Harga emas internasional mengalami kejatuhan drastis, anjlok lebih dari seratus dolar dalam satu hari perdagangan dan nyaris menembus level psikologis US$5.000 per ons. Penurunan tajam ini menandai sebuah anomali, di mana logam mulia tersebut gagal berfungsi sebagai aset aman (safe haven) di tengah memanasnya krisis geopolitik di Timur Tengah.
Pelemahan ini diprediksi akan membuat harga emas mencatatkan penurunan selama dua minggu berturut-turut. Ini merupakan fenomena yang pertama kali terjadi sejak November tahun lalu. Alih-alih memicu pelarian investor ke aset aman seperti emas, konflik regional justru mendorong kenaikan harga minyak dan gas, yang pada gilirannya meningkatkan kekhawatiran terhadap lonjakan inflasi global.

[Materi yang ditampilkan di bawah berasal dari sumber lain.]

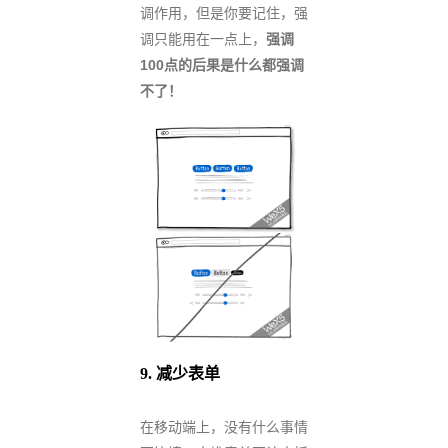
调作用，但是你要记住，强
调只能用在一点上，
强调
100点的后果是什么都强调
不了！
9.
减少表单
在移动端上，没有什么事情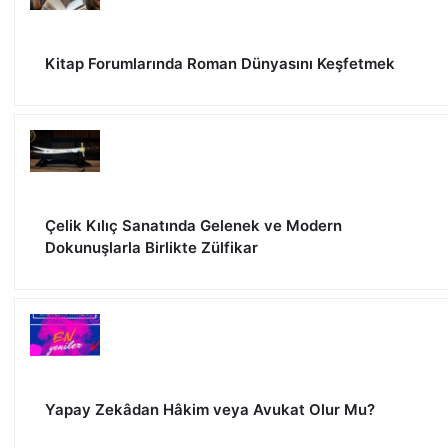
Kitap Forumlarında Roman Dünyasını Keşfetmek
Çelik Kılıç Sanatında Gelenek ve Modern
Dokunuşlarla Birlikte Zülfikar
Yapay Zekâdan Hâkim veya Avukat Olur Mu?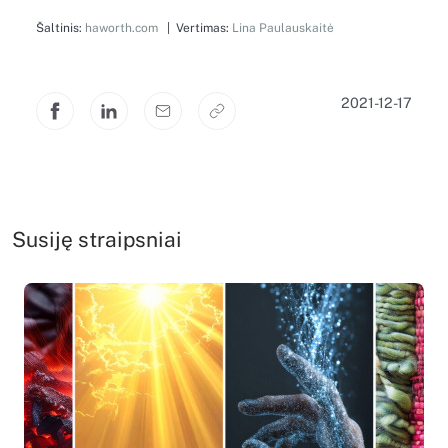
Šaltinis:
haworth.com
| Vertimas:
Lina Paulauskaitė
2021-12-17
Susiję straipsniai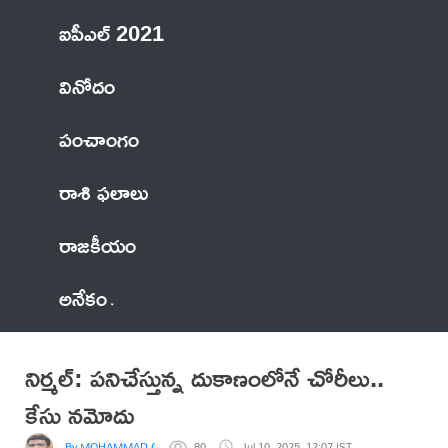
ఐపీఎల్ 2021
వినోదం
పంచాంగం
రాశి ఫలాలు
రాజకీయం
అనేకం
నిర్మల్: పనిచేస్తున్న దుకాణంలోనే చోరీలు..
కేసు నమోదు
By MOHAMMAD OSMAN, SENIOR TELUGU JOURNALIST,NIRMAL DIST
80
Jul 10, 2025, 12:07 IST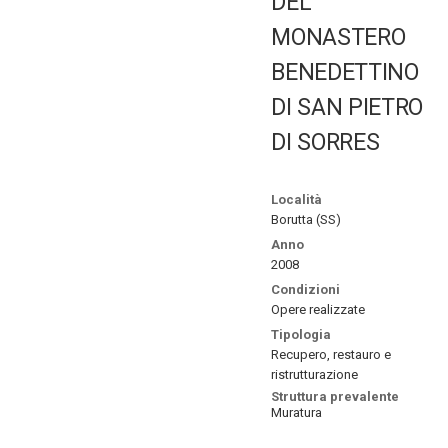
DEL
MONASTERO
BENEDETTINO
DI SAN PIETRO
DI SORRES
Località
Borutta (SS)
Anno
2008
Condizioni
Opere realizzate
Tipologia
Recupero, restauro e
ristrutturazione
Struttura prevalente
Muratura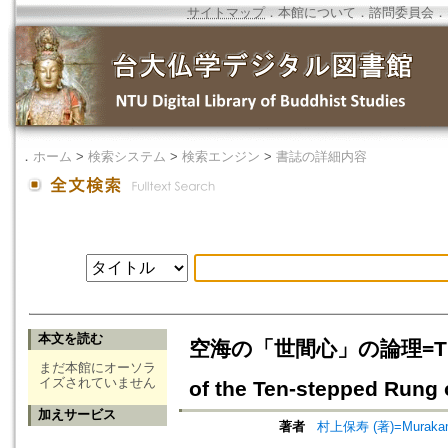
サイトマップ
．
本館について
．
諮問委員会
．
．
ホーム
>
検索システム
>
検索エンジン
>
書誌の詳細内容
本文を読む
空海の「世間心」の論理=The Logic
まだ本館にオーソラ
イズされていません
of the Ten-stepped Rung
加えサービス
著者
村上保寿 (著)=Murakami,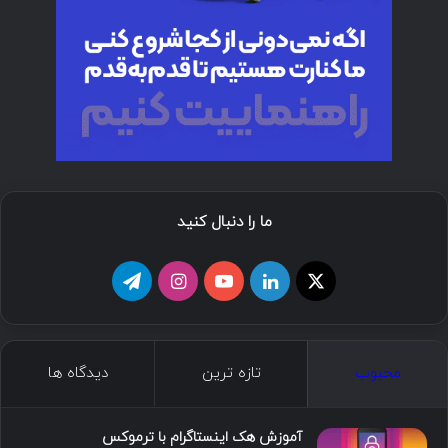
ما را دنبال کنید
محبوب
تازه ترین
دیدگاه ها
آموزش هک اینستاگرام با ترموکس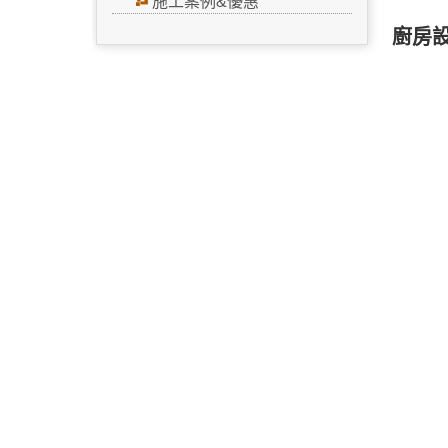
施工案例&優惠
廚房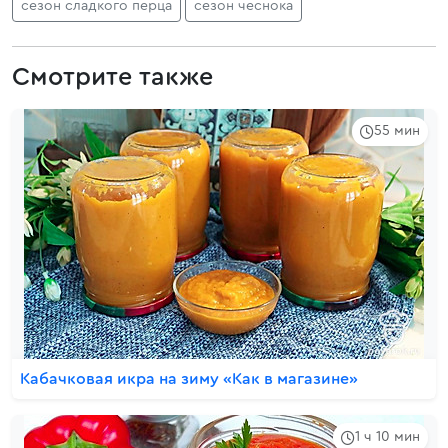
сезон сладкого перца
сезон чеснока
Смотрите также
55 мин
Кабачковая икра на зиму «Как в магазине»
1 ч 10 мин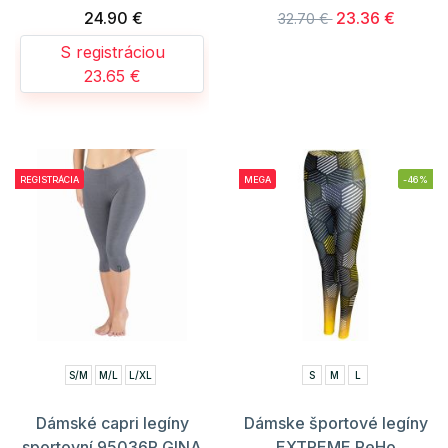
24.90 €
23.36 €
32.70 €
S registráciou
23.65 €
REGISTRÁCIA
MEGA
-46%
S/M
M/L
L/XL
S
M
L
Dámské capri legíny
Dámske športové legíny
sportovní 95036P GINA
EXTREME ReHo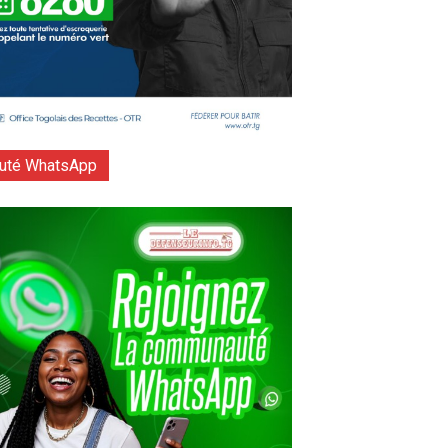
té WhatsApp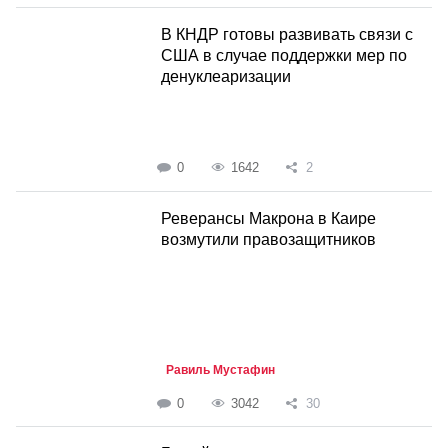
В КНДР готовы развивать связи с
США в случае поддержки мер по
денуклеаризации
0
1642
2
Реверансы Макрона в Каире
возмутили правозащитников
Равиль Мустафин
0
3042
30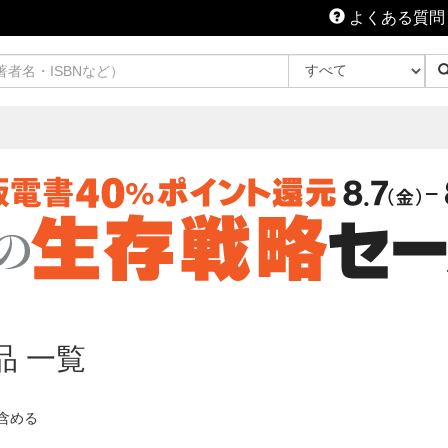
よくある質問
品 一覧
含める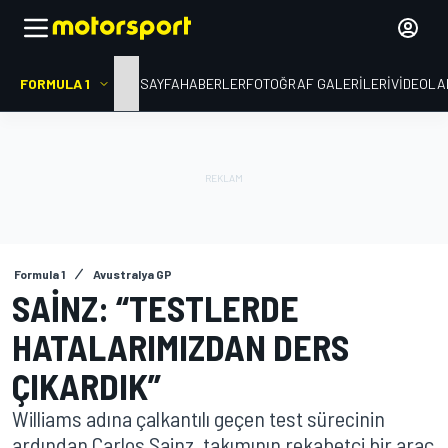
FORMULA 1
ANA SAYFA
HABERLER
FOTOĞRAF GALERILERI
VIDEOLA
Formula 1
Avustralya GP
SAINZ: “TESTLERDE
HATALARIMIZDAN DERS
ÇIKARDIK”
Williams adına çalkantılı geçen test sürecinin
ardından Carlos Sainz, takımının rekabetçi bir araç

Menurut para analis, meningkatnya risiko inflasi ini telah secara drastis mengurangi ekspektasi pasar terhadap kemungkinan pemangkasan suku bunga oleh bank sentral utama, termasuk The Federal Reserve AS. Data ekonomi terbaru, seperti belanja konsumen AS yang stagnan, semakin memperkuat pandangan bahwa bank sentral akan mempertahankan kebijakan moneter yang ketat untuk mengendalikan inflasi.

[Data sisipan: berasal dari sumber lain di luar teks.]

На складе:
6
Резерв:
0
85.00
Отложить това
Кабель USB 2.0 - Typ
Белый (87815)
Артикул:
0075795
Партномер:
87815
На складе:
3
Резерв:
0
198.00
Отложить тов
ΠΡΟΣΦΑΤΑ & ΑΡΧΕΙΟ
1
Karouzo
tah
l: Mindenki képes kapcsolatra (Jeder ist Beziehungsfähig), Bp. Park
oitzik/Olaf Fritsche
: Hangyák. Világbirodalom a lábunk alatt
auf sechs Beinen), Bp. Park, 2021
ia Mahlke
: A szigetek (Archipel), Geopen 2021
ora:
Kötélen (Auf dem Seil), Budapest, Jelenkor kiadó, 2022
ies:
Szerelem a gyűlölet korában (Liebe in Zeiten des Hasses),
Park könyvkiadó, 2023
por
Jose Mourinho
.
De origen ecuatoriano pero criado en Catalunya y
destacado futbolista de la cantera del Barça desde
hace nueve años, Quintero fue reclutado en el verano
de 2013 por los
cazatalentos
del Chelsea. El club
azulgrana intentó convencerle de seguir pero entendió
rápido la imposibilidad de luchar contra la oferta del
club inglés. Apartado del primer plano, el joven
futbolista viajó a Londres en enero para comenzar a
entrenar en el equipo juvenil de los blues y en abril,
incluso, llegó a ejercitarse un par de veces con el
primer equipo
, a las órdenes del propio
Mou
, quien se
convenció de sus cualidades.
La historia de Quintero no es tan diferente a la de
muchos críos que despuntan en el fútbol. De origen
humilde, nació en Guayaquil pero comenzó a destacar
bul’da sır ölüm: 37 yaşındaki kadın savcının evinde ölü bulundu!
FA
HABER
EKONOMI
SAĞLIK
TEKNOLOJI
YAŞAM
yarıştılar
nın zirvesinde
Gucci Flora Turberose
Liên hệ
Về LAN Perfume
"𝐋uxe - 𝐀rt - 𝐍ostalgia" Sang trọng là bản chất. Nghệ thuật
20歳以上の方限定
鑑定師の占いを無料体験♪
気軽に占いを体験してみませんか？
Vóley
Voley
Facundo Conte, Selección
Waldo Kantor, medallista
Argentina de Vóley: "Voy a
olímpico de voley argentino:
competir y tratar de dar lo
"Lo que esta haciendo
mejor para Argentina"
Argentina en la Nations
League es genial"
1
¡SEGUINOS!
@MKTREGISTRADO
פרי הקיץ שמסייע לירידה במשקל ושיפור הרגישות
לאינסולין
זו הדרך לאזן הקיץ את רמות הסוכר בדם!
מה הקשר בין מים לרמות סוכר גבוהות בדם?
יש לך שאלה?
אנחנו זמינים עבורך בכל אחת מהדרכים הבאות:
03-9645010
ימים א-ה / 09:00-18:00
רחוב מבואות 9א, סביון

Dalam lingkungan suku bunga tinggi, aset yang tidak memberikan imbal hasil seperti emas cenderung kehilangan daya tariknya. Dengan kemungkinan pemangkasan suku bunga oleh The Fed dalam waktu dekat yang kini mendekati nol, tekanan terhadap harga emas diperkirakan akan terus berlanjut, menandakan periode sulit bagi logam mulia ini dalam jangka pendek.